In a meeting that fell just short of three hours, the council waded through five reports and a housing presentation from Lincoln County, adopted changes to the city’s comprehensive planning guide, approved a new manual and fees for the Commons, discussed the restructuring of the finance committee – and then spent more than an hour fine-tuning proposed changes to the city charter.
“Thank you,” Mayor John Moore said at the end of the meeting. “That was a big agenda and a lot of work got done tonight.”
The council has been working on charter changes for months, mostly to account that it has been operating under a city manager-council form of government for three years that was not reflected in the document. The proposed changes – that must be approved by voters in May – detail the roles and how the mayor, council and manager operate.
The additions and changes now go to the city attorney to check before a final OK by the council and to the Lincoln County elections office by early February.
The council also discussed the proposed makeup of the finance committee, which it is trying to re-invigorate by including representatives of city committees and commissions to improve financial communication and decision-making. The committee, which makes financial recommendations to the budget committee, has sometimes had only three members at recent meetings. The new proposal would expand it to at least seven.
The finance committee would also be charged with taking capital improvement requests from each city committee, prioritizing them for yearly proposals to the budget committee. It would also develop a five-year capital improvement plan.
The council approved wording that makes the city manager the chair of the committee and a voting member. Moore was also picked as the council’s representative to the committee. But questions about who approves – each commission or the council – finance committee members and how a citizen representative is picked led the council to continue the discussion at its Feb. 6 meeting.
In other business the council:
- Approved a new use manual and fee structure for use of the Commons. The changes had been under discussion for more than a year but got hung up on fees charged to some local groups.

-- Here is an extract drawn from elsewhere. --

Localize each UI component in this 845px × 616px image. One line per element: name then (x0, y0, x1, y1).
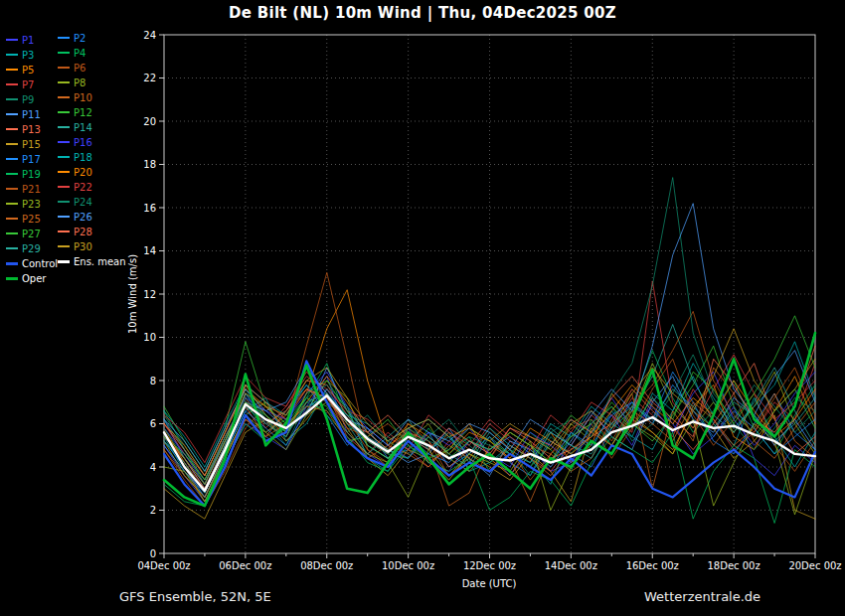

The issue was finally settled late last year when the Parks and Commons Commission worked out an agreement with One of Us Productions.
- Agreed to include all volunteers on city committees or groups in the city’s workers compensation insurance. The change would add about $2,000 to the city’s $40,000 annual insurance premium.
- Received required yearly reports on the city’s urban renewal district and system development charges that showed both were in improved financial condition compared with the previous year.
- Listened to Paul Thompson, who complained that a new one-day-a-week contract for planning and code enforcement was not enough. City Manager Shannon Beaucaire said the situation with a new planner/code enforcement officer hired in early January is intended to be temporary. The city has money in its 2018-19 budget to hire a full-time employee to handle planning, code enforcement and other projects, she said, but has had trouble recruiting someone for the combined job.
- Got a quarterly activities report from the Yachats Chamber of Commerce’s visitor’s center showing a 9 percent increase in contacts for October through December 2018 compared to the same period of 2017. But at least two councilors expressed dismay that no one from the chamber or center was present to answer questions.